A man arrested in Germany on suspicion of murdering a senior local politician known for pro-migrant views was a far-right sympathiser, the Federal Prosecutor’s Office said on Monday.
Walter Luebcke, a member of Chancellor Angela Merkel’s Christian Democrats, was found lying in a pool of blood on the terrace of his home in the state of Hesse two weeks ago. He had been shot in the head.
Police special forces, acting on DNA evidence found at the scene, on Saturday arrested a 45-year-old man in the town of Kassel, about 20 km east of the village of Wolfhagen-Istha where Luebcke was shot.

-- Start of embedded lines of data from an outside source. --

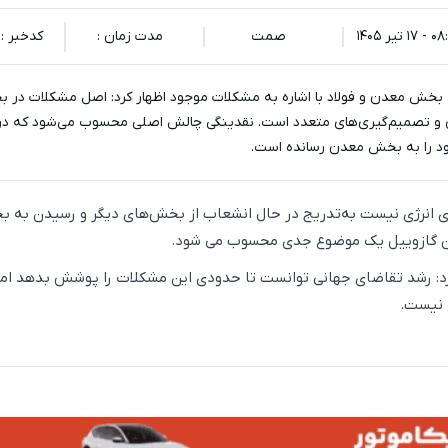
۱ تیر ۱۴۰۵
صمت
مدت زمان :
کدخبر : 142729
س بخش معدن و فولاد با اشاره به مشکلات موجود اظهار کرد: اصل مشکلات در 
 و تصمیم‌گیری‌های متعدد است. نقدینگی چالش اصلی محسوب می‌شود که در
ود را به بخش معدن رسانده است.
های انرژی نیست به‌تدریج در حال انشعاب از بخش‌های دیگر و رسیدن به 
ن گازوییل یک موضوع جدی محسوب می شود.
: رشد تقاضای جهانی توانست تا حدودی این مشکلات را پوشش بدهد اما
 نیست.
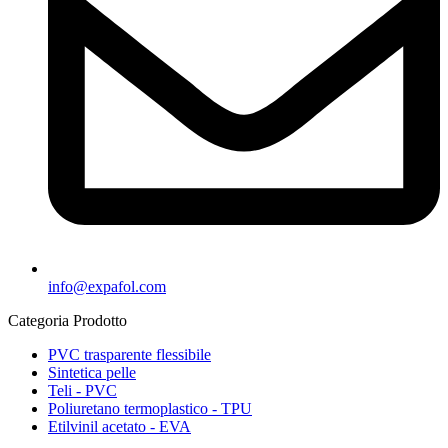
info@expafol.com
Categoria Prodotto
PVC trasparente flessibile
Sintetica pelle
Teli - PVC
Poliuretano termoplastico - TPU
Etilvinil acetato - EVA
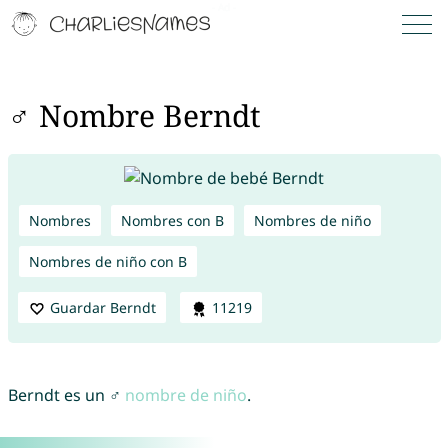
♂ Nombre Berndt
Nombres
Nombres con B
Nombres de niño
Nombres de niño con B
Guardar Berndt
11219
Berndt es un ♂
nombre de niño
.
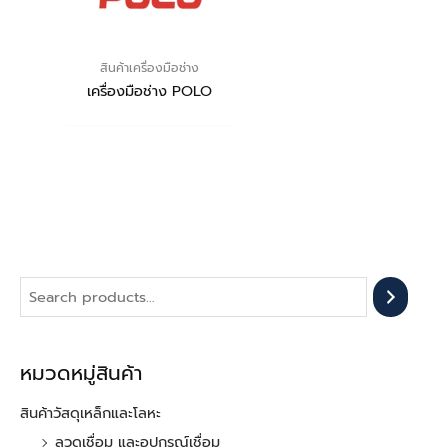
สินค้าเครื่องมือช่าง
เครื่องมือช่าง POLO
หมวดหมู่สินค้า
สินค้าวัสดุเหล็กและโลหะ
ลวดเชื่อม และอุปกรณ์เชื่อม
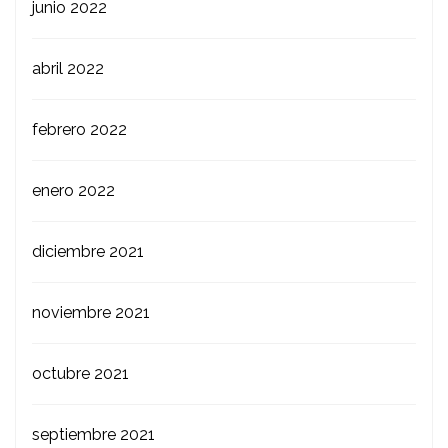
junio 2022
abril 2022
febrero 2022
enero 2022
diciembre 2021
noviembre 2021
octubre 2021
septiembre 2021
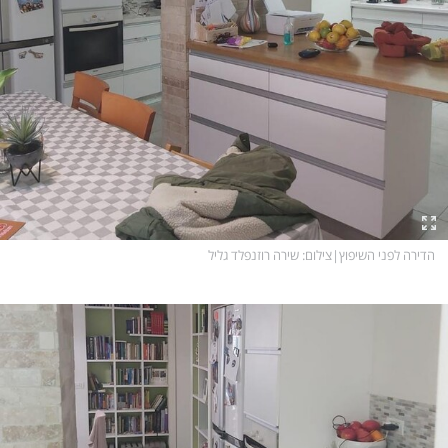
הדירה לפני השיפוץ
|
צילום
: שירה רוזנפלד גליל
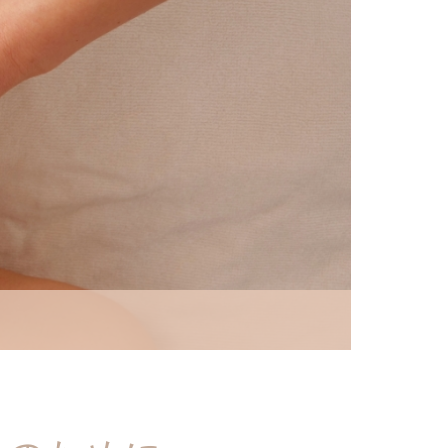
オンラインでも学べる
場所や時間を選ばず学べるオン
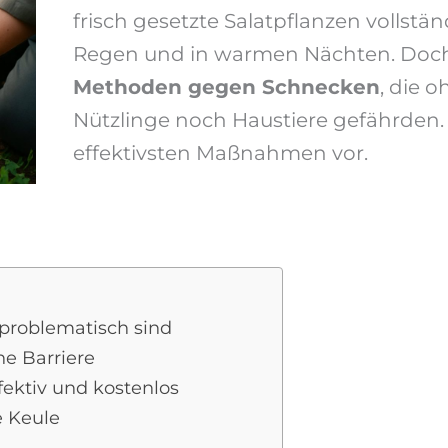
frisch gesetzte Salatpflanzen vollstä
Regen und in warmen Nächten. Doch
Methoden gegen Schnecken
, die
Nützlinge noch Haustiere gefährden. D
effektivsten Maßnahmen vor.
roblematisch sind
he Barriere
ektiv und kostenlos
e Keule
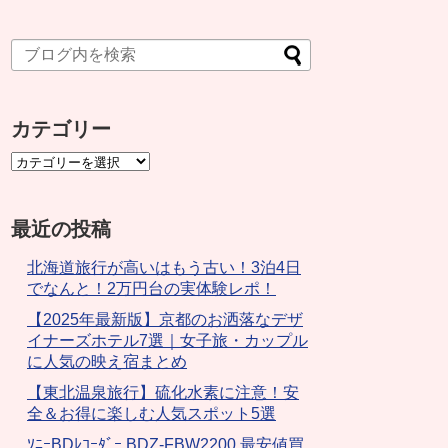
カテゴリー
最近の投稿
北海道旅行が高いはもう古い！3泊4日
でなんと！2万円台の実体験レポ！
【2025年最新版】京都のお洒落なデザ
イナーズホテル7選｜女子旅・カップル
に人気の映え宿まとめ
【東北温泉旅行】硫化水素に注意！安
全＆お得に楽しむ人気スポット5選
ｿﾆｰBDﾚｺｰﾀﾞｰ BDZ-FBW2200 最安値買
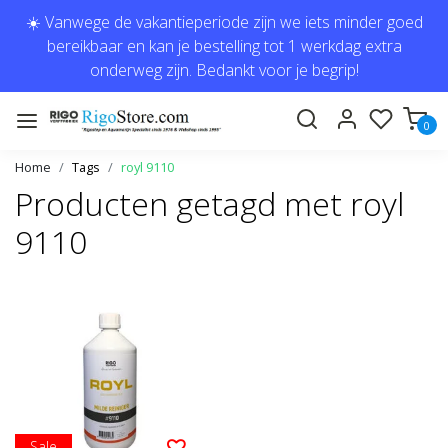
☀️ Vanwege de vakantieperiode zijn we iets minder goed
bereikbaar en kan je bestelling tot 1 werkdag extra
onderweg zijn. Bedankt voor je begrip!
0
Home
Tags
royl 9110
Producten getagd met royl
9110
Sale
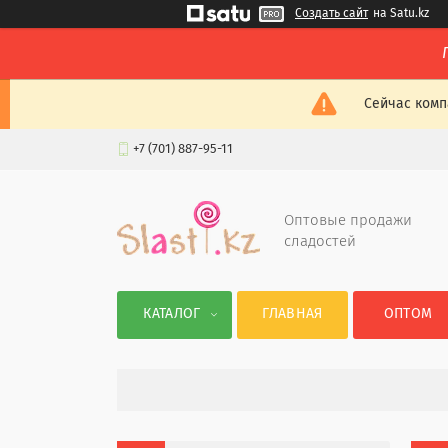
Создать сайт
на Satu.kz
Сейчас комп
+7 (701) 887-95-11
Оптовые продажи
сладостей
КАТАЛОГ
ГЛАВНАЯ
ОПТОМ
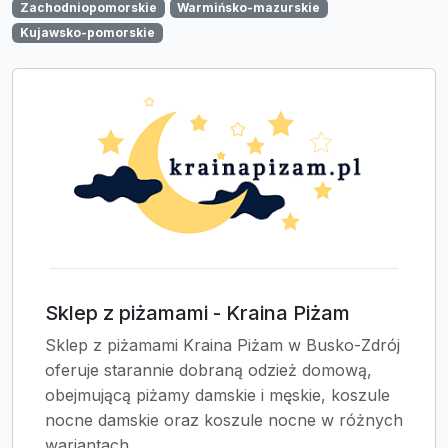
Zachodniopomorskie
Warmińsko-mazurskie
Kujawsko-pomorskie
Sklep z piżamami - Kraina Piżam
Sklep z piżamami Kraina Piżam w Busko-Zdrój
oferuje starannie dobraną odzież domową,
obejmującą piżamy damskie i męskie, koszule
nocne damskie oraz koszule nocne w różnych
wariantach...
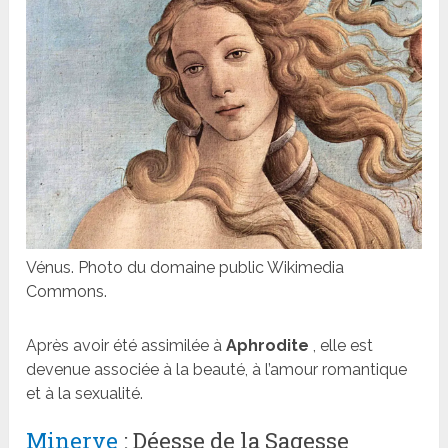
Vénus. Photo du domaine public Wikimedia
Commons.
Après avoir été assimilée à
Aphrodite
, elle est
devenue associée à la beauté, à l’amour romantique
et à la sexualité.
Minerve
: Déesse de la Sagesse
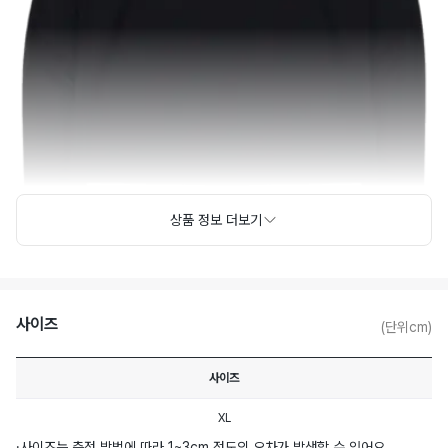
상품 정보 더보기
사이즈
(단위cm)
사이즈
XL
·
사이즈는 측정 방법에 따라 1~3cm 정도의 오차가 발생할 수 있어요.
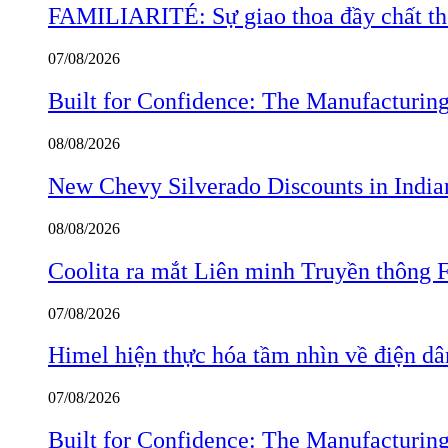
FAMILIARITÉ: Sự giao thoa đầy chất thơ
07/08/2026
Built for Confidence: The Manufactur
08/08/2026
New Chevy Silverado Discounts in India
08/08/2026
Coolita ra mắt Liên minh Truyền thông F
07/08/2026
Himel hiện thực hóa tầm nhìn về điện d
07/08/2026
Built for Confidence: The Manufactur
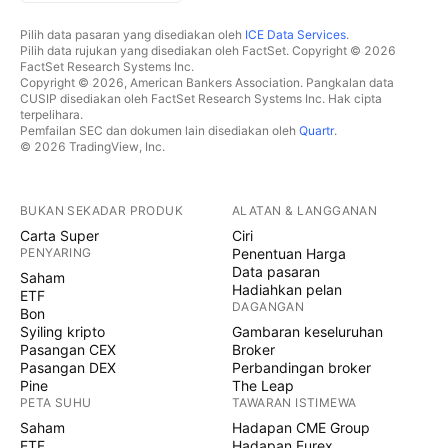
Pilih data pasaran yang disediakan oleh
ICE Data Services
.
Pilih data rujukan yang disediakan oleh FactSet. Copyright © 2026
FactSet Research Systems Inc.
Copyright © 2026, American Bankers Association. Pangkalan data
CUSIP disediakan oleh FactSet Research Systems Inc. Hak cipta
terpelihara.
Pemfailan SEC dan dokumen lain disediakan oleh
Quartr
.
© 2026 TradingView, Inc.
BUKAN SEKADAR PRODUK
ALATAN & LANGGANAN
Carta Super
Ciri
PENYARING
Penentuan Harga
Data pasaran
Saham
Hadiahkan pelan
ETF
DAGANGAN
Bon
Syiling kripto
Gambaran keseluruhan
Pasangan CEX
Broker
Pasangan DEX
Perbandingan broker
Pine
The Leap
PETA SUHU
TAWARAN ISTIMEWA
Saham
Hadapan CME Group
ETF
Hadapan Eurex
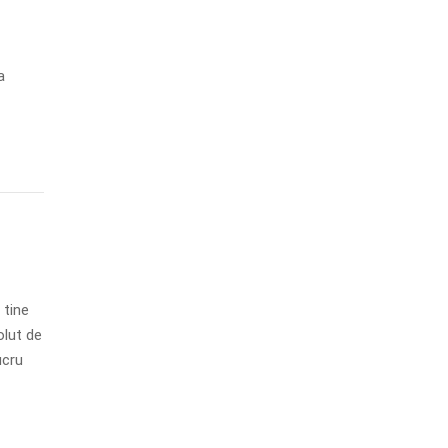
a
 tine
olut de
ucru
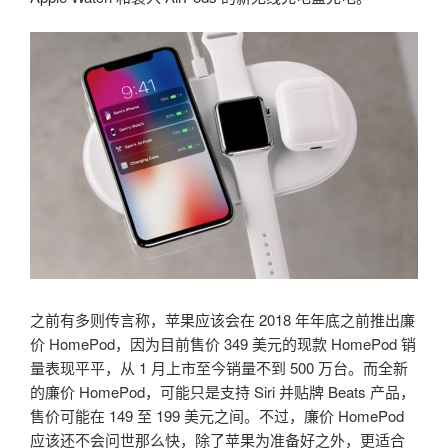
之前有多则传言称，苹果应该会在 2018 年年底之前推出廉
价 HomePod，因为目前售价 349 美元的现款 HomePod 销
量表现平平，从 1 月上市至今销量不到 500 万台。而全新
的廉价 HomePod，可能只是支持 Siri 并贴牌 Beats 产品，
售价可能在 149 至 199 美元之间。不过，廉价 HomePod
应该还不会问世那么快，除了苹果为准备好之外，更适合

The Prosecutor’s Office said 55-year-old Stefan E., whose surname was not released because of privacy laws, was suspected of having killed Luebcke.
“Based on the current state of investigations, we believe there is a right-wing extremist background to this act,” spokesman Markus Schmitt told reporters in Karlsruhe.
He said there was no evidence that the suspect had had accomplices or that he belonged to a far-right criminal network.
‘CHRISTIAN VALUES’
Even though politically motivated attacks on politicians are rare in Germany, the case has prompted calls on the government to do more to prevent far-right groups often using the Internet to agitate against Chancellor Angela Merkel’s 2015 decision to welcome around a million refugees, mostly from the Middle East, at the height of the refugee crisis.
“I’m stunned by the hate, threats and mockery levelled at Walter Luebcke even after his death,” Justice Minister Katarina Barley told the Sueddeutsche Zeitung daily. “This hatred is aimed at the very fabric of our society.”
Luebcke, who headed the Kassel regional government, had come to the attention of far-right news portals for speaking out in defence of Merkel’s decision.
Luebcke gave a speech in 2015 in which he advocated “Christian values” such as loving one’s neighbour, prompting at least one far-right publication to call him a traitor and publish his address.
Merkel’s decision to welcome so many Muslim asylum seekers, predominantly from Syria, Iraq and Afghanistan, has fuelled the rise of the far-right Alternative for Germany (AfD), which entered the national parliament for the first time in an election two years ago.
Germany’s main political parties say the AfD’s crude verbal attacks against Muslim migrants and populist declarations that Islam is incompatible with the German constitution are contributing to a rise in intolerance and hate speech.
The AfD, whose leaders have been accused of playing down Nazi crimes, denies harbouring racism.
The interior ministry said last month that politically motivated crime had fallen last year, but anti-Semitic crime had risen by some 20%, mostly perpetrated by individuals with far-right views.